- Occupations: Marine naturalist, environmentalist, scuba educator
- Employer: Bonaire National Marine Park
- Known for: Touch the Sea program
- Spouse: David Batalsky
- Awards: PADI-SeaSpace Environmental Awareness Award

= Dee Scarr =

Environmentalist, marine naturalist, and scuba diver

Dee Scarr is an American environmentalist, marine naturalist, and scuba diver who lives and works in Bonaire. She is known for her work in marine conservation and environmental education, particularly through the creation of the Touch the Sea program, which promotes respectful interaction with marine ecosystems. Scarr has collaborated with the Bonaire National Marine Park and has been recognized internationally for her contributions to reef preservation and public awareness about marine life. In 2000, she was inducted into the Women Divers Hall of Fame.

==Career==
Scarr received bachelor's and master's degrees in English and rhetoric and public address from the University of Florida and taught high school English, public speaking and debate. Afterward, she became a scuba instructor in Florida in 1974 and began her diving career on the island of San Salvador. Dee arrived Bonaire in 1980 and started working in the Bonaire National Marine Park. In 1982 she created the diving program Touch the Sea. In 1985 she married David Batalsky. Between 1988 and 1991, Scarr and her workmates tied more than 600 sponges back onto pilings beneath Bonaire's Old Pier in Touch the Sea's Sponge Reattachment Project. In the mid-1990s she surveyed Bonaire's harbor area, removing trash, establishing misused areas and informing the Bonaire Marine Park to educate misusers. The first major recognition of Scarr's work was in 1991, when she was the second recipient of the PADI-SeaSpace Environmental Awareness Award, after Jacques Yves Cousteau.
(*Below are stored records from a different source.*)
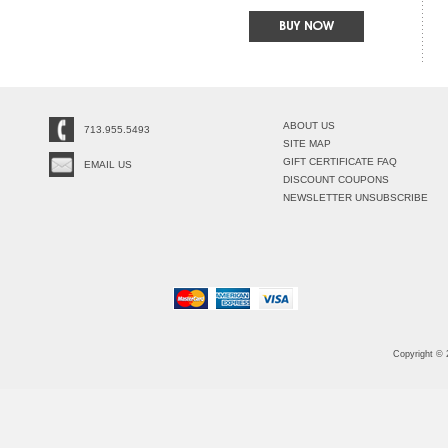
ABOUT US
713.955.5493
SITE MAP
GIFT CERTIFICATE FAQ
EMAIL US
DISCOUNT COUPONS
NEWSLETTER UNSUBSCRIBE
Copyright ©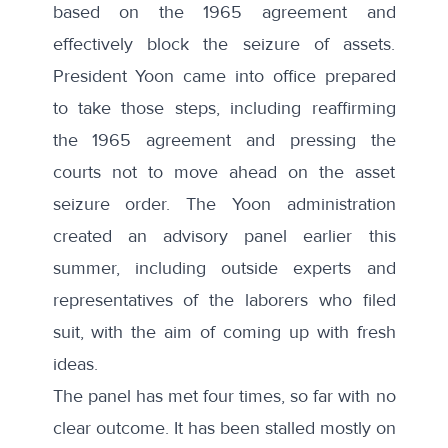
based on the 1965 agreement and
effectively block the seizure of assets.
President Yoon came into office prepared
to take those steps, including reaffirming
the 1965 agreement and pressing the
courts not to move ahead on the asset
seizure order. The Yoon administration
created an advisory panel earlier this
summer, including outside experts and
representatives of the laborers who filed
suit, with the aim of coming up with fresh
ideas.
The panel has met four times, so far with no
clear outcome. It has been stalled mostly on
Scarr was recognized and inducted into the Inaugural Roster 2000 of the Women Divers Hall of Fame at the Beneath the Sea Exposition at the Meadowlands Exposition Center, New Jersey, on 25 March 2000. She was also an inaugural member of the Women Divers Hall of Fame and SSI's Platinum Pro Divers, those with more than 5000 dives; Scarr has logged over 7000 dives. After realizing that dive training agencies did not provide critical information about living coral to their students, she founded Action in Behalf of Coral in 2005. In 2006 she was awarded Captain Don Stewart's Accolade Award for "making knowledge of the sea fun and spreading desire in others to learn and become themselves part of our sea." In 2007 she was awarded the Boston Sea Rovers Diver of the Year Award, the Beneath the Sea Diver of the Year Award for Environment and the Underwater Club of Boston's Paul Revere Spike. In 2008, at the 49th Annual NOGI Awards Gala, she received the Academy of Underwater Arts and Sciences (AUAS) NOGI Award for Distinguished Service, one of the oldest and most prestigious awards in the diving industry.

Dee has written three books: Touch the Sea, about interactions with marine animals; The Gentle Sea, about undersea creatures likely to be encountered by divers; and a children's book, Coral's Reef. For more than a decade Scarr wrote monthly articles about marine animals and their behaviors for Dive Training magazine, and she currently writes for The Bonaire Reporter about marine animals. She was the photographer for the original Guide to the Bonaire Marine Park and contributed to the second edition of the guide.